Una familia bogotana desapareció tras inhalar el aire envenenado de una habitación del hotel Toné 2.
Este viernes 11 de julio de 2025, en San Andrés Islas, el cuerpo sin vida de Viviana Andrea Canro Zuluaga, su esposo Nelson y su hijo de cuatro años fue hallado en una habitación del hotel Toné 2, donde dormían sin despertar. La tragedia golpea no sólo por la pérdida, sino por los interrogantes que encierra el lugar donde descansaban.
Viviana había alertado a sus familiares desde el 9 de julio, apenas llegada al hotel, por un olor intenso a moho y condiciones insalubres: “Ese hotel está remohoso, huele hartísimo a moho, no tiene papel higiénico, no tiene aseo, no tienen toallas”, advertía en audios. Pese a solicitar un cambio de habitación, la familia asegura que la solicitud fue respondida con indiferencia e incluso grosería por parte del personal.

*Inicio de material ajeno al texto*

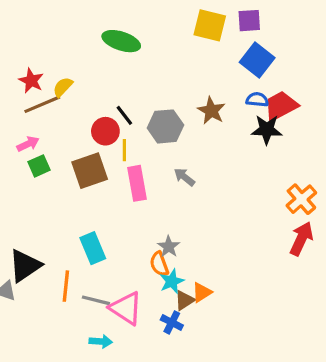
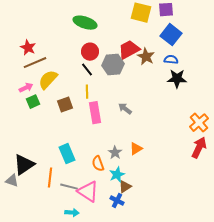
yellow semicircle: (63, 87) -> (48, 80), moved, size x1.5
red trapezoid: (281, 106) -> (129, 50), moved
brown star: (211, 111) -> (146, 57), moved
gray hexagon: (165, 126) -> (113, 65), moved
red circle: (105, 131) -> (90, 52), moved
brown square: (90, 171) -> (65, 105), size x0.7
orange semicircle: (159, 264) -> (98, 164), moved
orange triangle: (202, 292) -> (136, 149), moved

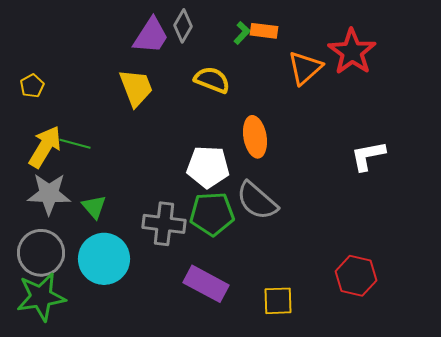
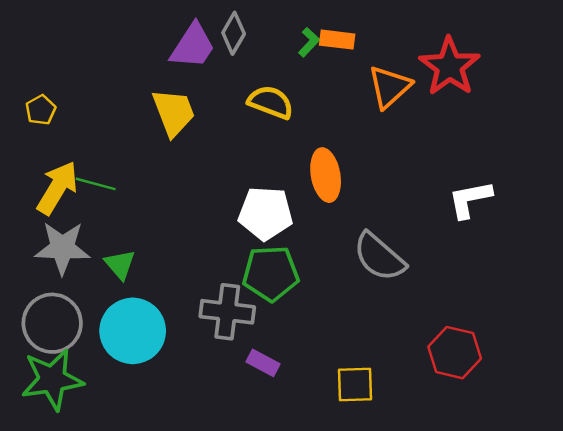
gray semicircle: (257, 201) -> (379, 257), moved
gray cross: (164, 224) -> (227, 312), moved
purple rectangle: (206, 284) -> (263, 363), size x0.6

La humedad y el deterioro, aparentemente ignorados, ahora parecen ser una clave fundamental.
Orlando Canro, padre de Viviana y también huésped en el hotel, fue quien descubrió la escena. Describió un “olor hediondo” que impregnaba las ropas y pertenencias que recogió para su análisis en Bogotá. “La tengo envuelta en tres talegos porque la voy a llevar a Bogotá para que la analicen. Eso tiene un olor que no se puede tapar”, dijo ante medios nacionales, consciente de que esta evidencia podría esclarecer lo ocurrido.

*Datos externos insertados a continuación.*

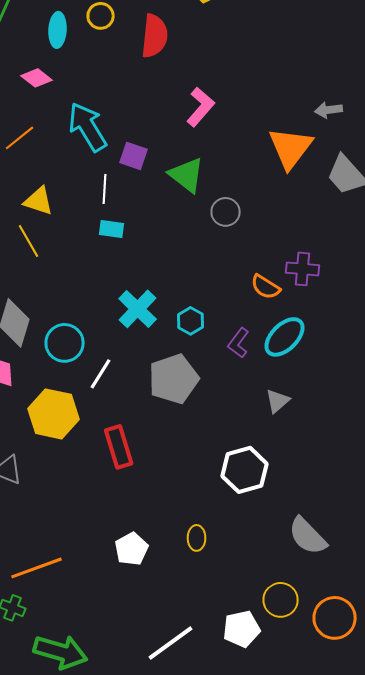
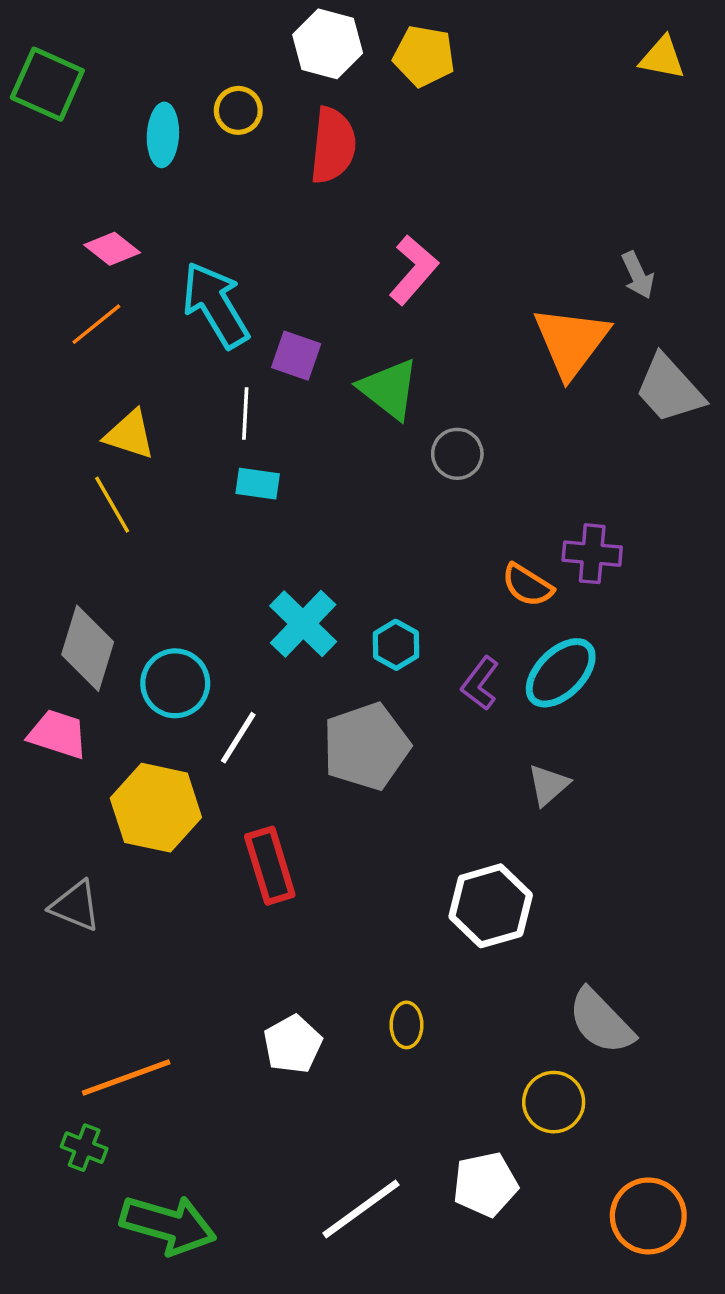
pink diamond: (37, 78) -> (112, 249), moved
gray arrow: (329, 110) -> (638, 275), turned -108
yellow circle: (281, 600) -> (554, 1102), moved
orange circle: (335, 618) -> (648, 1216), moved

Las autoridades locales han iniciado una investigación exhaustiva, sin descartar hipótesis, incluida la intoxicación por sustancias químicas posiblemente liberadas por una fumigación reciente o un ambiente contaminado. La incertidumbre crece ante la demanda de familiares que exigen claridad y responsabilidades tanto del hotel Toné 2 como de las autoridades turísticas y de salud.

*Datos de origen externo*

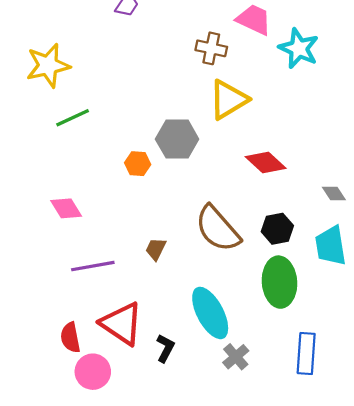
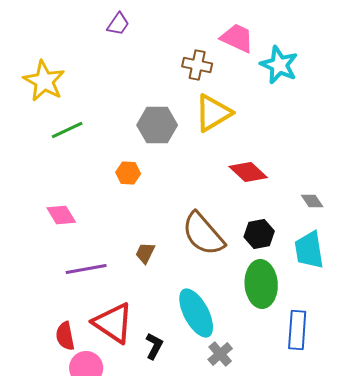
yellow star: (48, 65) -> (44, 81), turned -30
gray hexagon: (177, 139) -> (157, 125), moved
blue rectangle: (306, 354) -> (297, 330), moved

Mientras tanto, San Andrés enfrenta nuevamente un círculo de sombras sobre un destino turístico que debería ser refugio y seguridad. ¿Será posible que la muerte de una familia se convierta en un llamado para que estos espacios renazcan en condiciones dignas, o quedará todo en un silencio mortal, alimentado por la indiferencia y la negligencia? La esperanza yace en la verdad que las investigaciones puedan desvelar.